Hmmm... that kinda sucks. 

Also, I've noticed that in the cold when using the remote start, it doesn't turn on the rear defog, even when the back window is coated in dew and can't see a single thing. It would be nice if it came on, especially in the winter with frost.


----------



## yourdoinitwrong (Aug 7, 2011)

CHUV said:


> Hmmm... that kinda sucks.
> 
> Also, I've noticed that in the cold when using the remote start, it doesn't turn on the rear defog, even when the back window is coated in dew and can't see a single thing. It would be nice if it came on, especially in the winter with frost.
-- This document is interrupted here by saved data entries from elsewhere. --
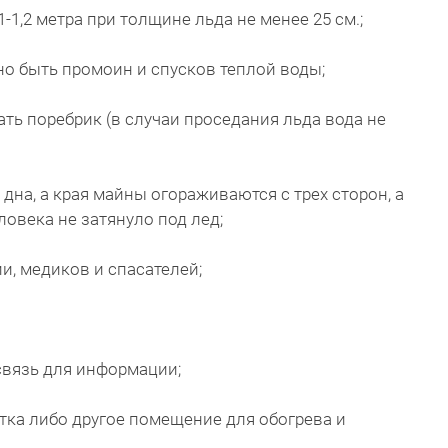
-1,2 метра при толщине льда не менее 25 см.;
но быть промоин и спусков теплой воды;
ть поребрик (в случаи проседания льда вода не
 дна, а края майны огораживаются с трех сторон, а
ловека не затянуло под лед;
и, медиков и спасателей;
связь для информации;
атка либо другое помещение для обогрева и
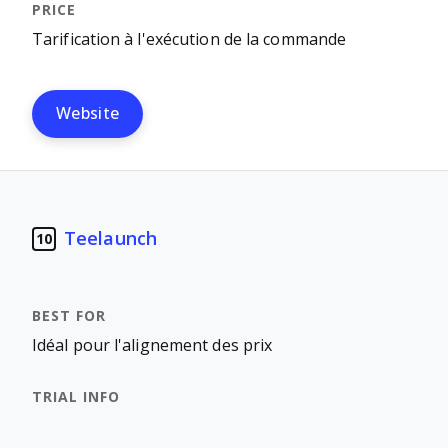
Tarification à l'exécution de la commande
Website
Teelaunch
10
Idéal pour l'alignement des prix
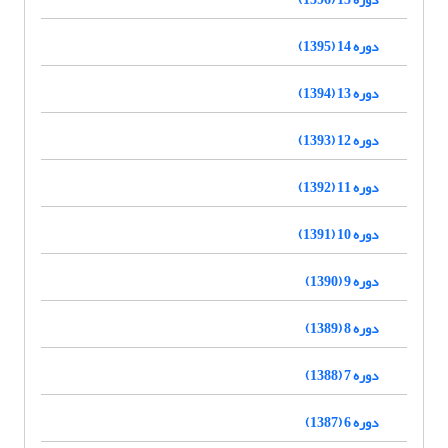
دوره 14 (1395)
دوره 13 (1394)
دوره 12 (1393)
دوره 11 (1392)
دوره 10 (1391)
دوره 9 (1390)
دوره 8 (1389)
دوره 7 (1388)
دوره 6 (1387)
I don't know specifically for the Cruze but other GM vehicles only turn on the rear defroster (and seats and/or mirrors if equipped) if the temp is below 45 degrees.


----------



## gman19 (Apr 5, 2011)

yourdoinitwrong said:


> I don't know specifically for the Cruze but other GM vehicles only turn on the rear defroster (and seats and/or mirrors if equipped) if the temp is below 45 degrees.
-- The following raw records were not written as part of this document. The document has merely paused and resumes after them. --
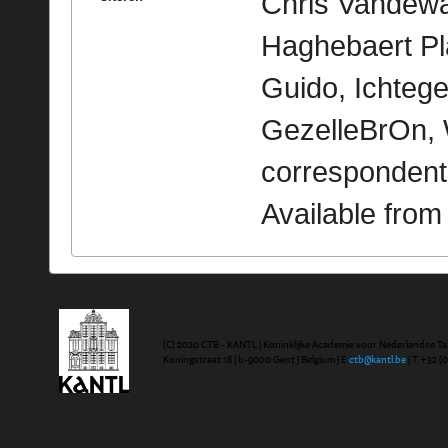
Chris Vandewal
Haghebaert Pl
Guido, Ichtege
GezelleBrOn, 
correspondent
Available fro
(C) 2020 CTB - KANTL | Koninklijke Academie voor Nederlandse Ta
Koningstraat 18 | b-9000 Gent | Belgium | E
ctb@kantl.be
| T +32 (0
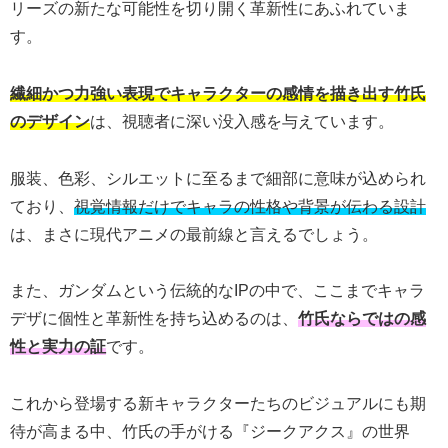
リーズの新たな可能性を切り開く革新性にあふれていま
す。
繊細かつ力強い表現でキャラクターの感情を描き出す竹氏
のデザイン
は、視聴者に深い没入感を与えています。
服装、色彩、シルエットに至るまで細部に意味が込められ
ており、
視覚情報だけでキャラの性格や背景が伝わる設計
は、まさに現代アニメの最前線と言えるでしょう。
また、ガンダムという伝統的なIPの中で、ここまでキャラ
デザに個性と革新性を持ち込めるのは、
竹氏ならではの感
性と実力の証
です。
これから登場する新キャラクターたちのビジュアルにも期
待が高まる中、竹氏の手がける『ジークアクス』の世界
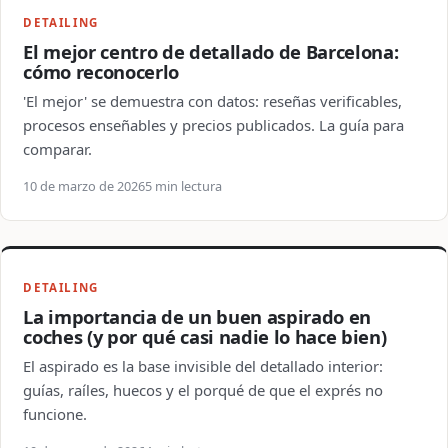
DETAILING
El mejor centro de detallado de Barcelona:
cómo reconocerlo
'El mejor' se demuestra con datos: reseñas verificables,
procesos enseñables y precios publicados. La guía para
comparar.
10 de marzo de 2026
5 min lectura
DETAILING
La importancia de un buen aspirado en
coches (y por qué casi nadie lo hace bien)
El aspirado es la base invisible del detallado interior:
guías, raíles, huecos y el porqué de que el exprés no
funcione.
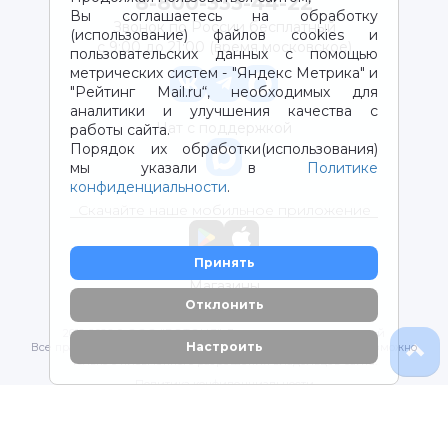
8-800-333-44-22
Вы соглашаетесь на обработку
Звонок по России бесплатный
(использование) файлов cookies и
с 9:00 до 21:00 (время московское)
пользовательских данных с помощью
метрических систем - "Яндекс Метрика" и
"Рейтинг Mail.ru“, необходимых для
аналитики и улучшения качества с
Чат с поддержкой
работы сайта.
Порядок их обработки(использования)
мы указали в
Политике
конфиденциальности
.
Скачайте наше мобильное приложение
Принять
Магазины
Отклонить
2012-2026 © ООО "ВОТОНЯ". Детские товары с доставкой
Настроить
Все права защищены. Любое использование материалов возможно
только с письменного разрешения владельцев сайта.
Политика конфиденциальности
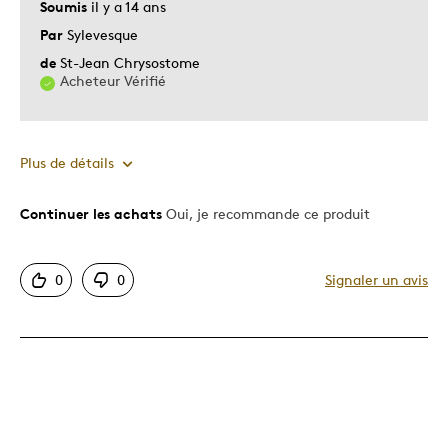
Soumis
il y a 14 ans
Par
Sylevesque
de
St-Jean Chrysostome
Acheteur Vérifié
Plus de détails
Continuer les achats
Oui, je recommande ce produit
Le pour
Bonne valeur
0
0
Signaler un avis
Motif attrayant
Original
Très bonne qualité
Unique en son genre
Le contre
It hasn't gotten below 45 here yet! Still enjoying milder temps.

I found out this morning though, that when I hit the "Power" button to turn on the HVAC system, it went into "fan" and "vent" auto mode without any LED's coming on (snowflake or auto)...so it came back on in the last state it was when I last used it and turned it off. This is pretty cool as I don't have to keep fiddling with it every time I turn it on.


----------



## CHUV (Jun 25, 2011)

yourdoinitwrong said:


> I don't know specifically for the Cruze but other GM vehicles only turn on the rear defroster (and seats and/or mirrors if equipped) if the temp is below 45 degrees.


So maybe that's why my seats haven't been coming on at remote start eventhough the option is on. I thought they just take a while to warm up and I dodnt wait long enough. Guess we'll have to wait until winter. 

Thanks for the info.


----------



## BMeyer87 (Jul 1, 2012)

I have a 2012 cruze ltz. When I want heat I set the temp in the car to 75. But the car does not get very warm. What is wrong?


----------